A draft copy of an ordinance circulated and became a point of discussion. Enid Metro Association of Realtors received a copy drafted by Enid’s legal staff.

A vacant building registry would allow a municipality to keep a list of which structures, whether business or residential, are empty.

With the goal of toughening laws on vacant, dilapidated structures, Wilson’s intent was to make sure people took care their property.

The draft ordinance, largely based on an Oklahoma City law, called for an annual $200 registration fee for each property.

Tom Andrew, an Enid Realtor and district vice president of Oklahoma Association of Realtors, said he considers that a “fine.”

Andrew opposes any kind of registry, a belief echoed by EMAR President Lisa Weaver.

A code office already is in place for restrictions on a property’s integrity and appearance.

Critics say creating an Enid ordinance would add another level of government on top of existing laws.

And the registry would be subject to open records laws, potentially making vacant properties targets for burglars.

Wilson’s decision to pull the discussion for now is understandable since the Legislature is considering a bill that could affect an Enid ordinance.

State Rep. Steve Martin, R-Bartlesville, has introduced House Bill 2620, which would forbid municipalities from creating such registries.
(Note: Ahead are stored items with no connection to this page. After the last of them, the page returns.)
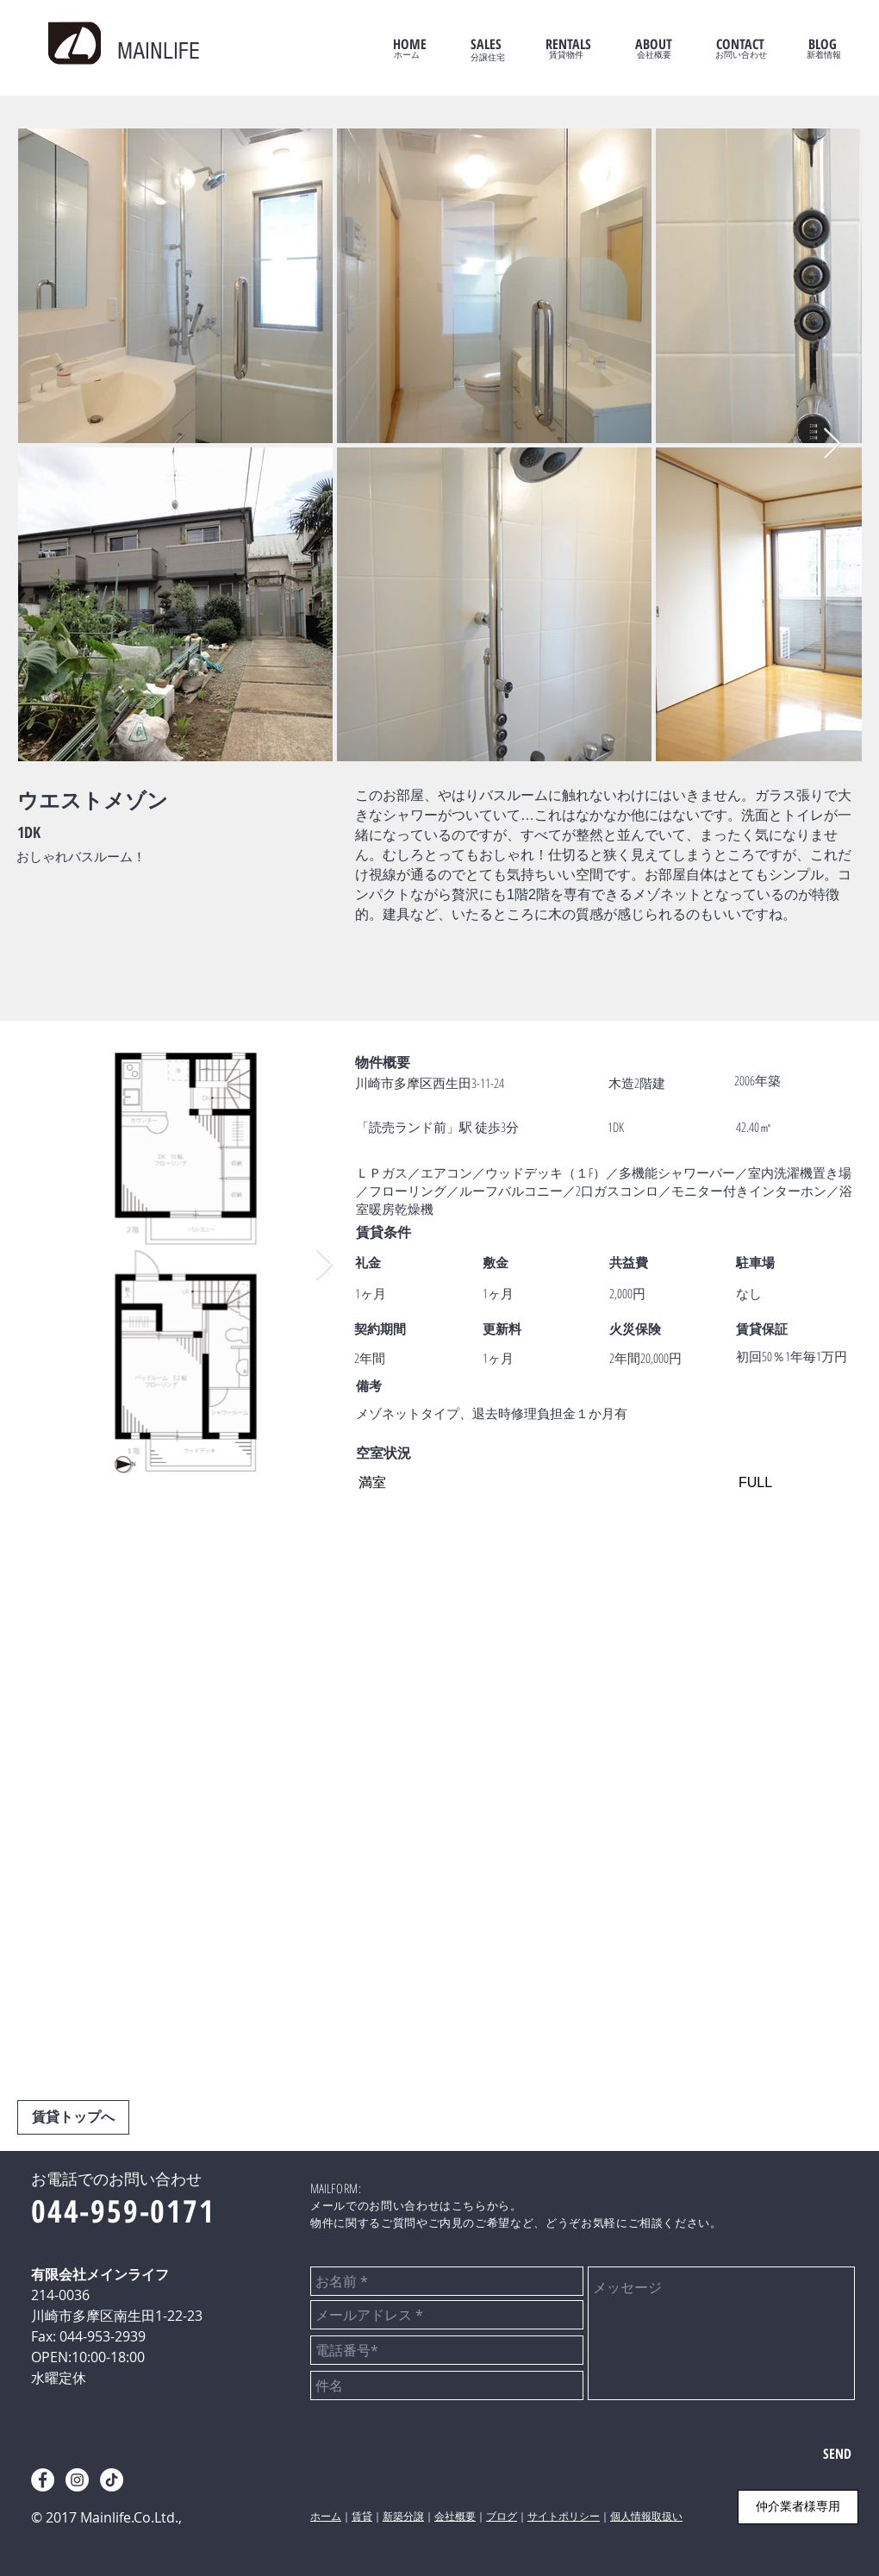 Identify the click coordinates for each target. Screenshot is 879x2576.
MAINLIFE (158, 51)
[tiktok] (111, 2480)
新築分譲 (403, 2516)
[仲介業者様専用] (798, 2507)
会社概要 (455, 2516)
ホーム (325, 2516)
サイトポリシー (563, 2516)
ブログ (501, 2516)
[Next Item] (832, 444)
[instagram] (77, 2480)
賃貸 (362, 2516)
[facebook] (42, 2480)
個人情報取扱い (646, 2516)
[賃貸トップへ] (73, 2117)
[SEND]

The Oklahoma Municipal League’s legislative bulletin has flagged HB 2620 as a priority issue to oppose, arguing it takes away local control.

At this time, it’s a good idea to wait and see whether the legislation moves forward.

Everyone wants rising property values for Enid, and we don’t have any easy answer for absentee owners.

The trick is to find a way to punish repeat out-of-state offenders without inadvertently penalizing law-abiding citizens.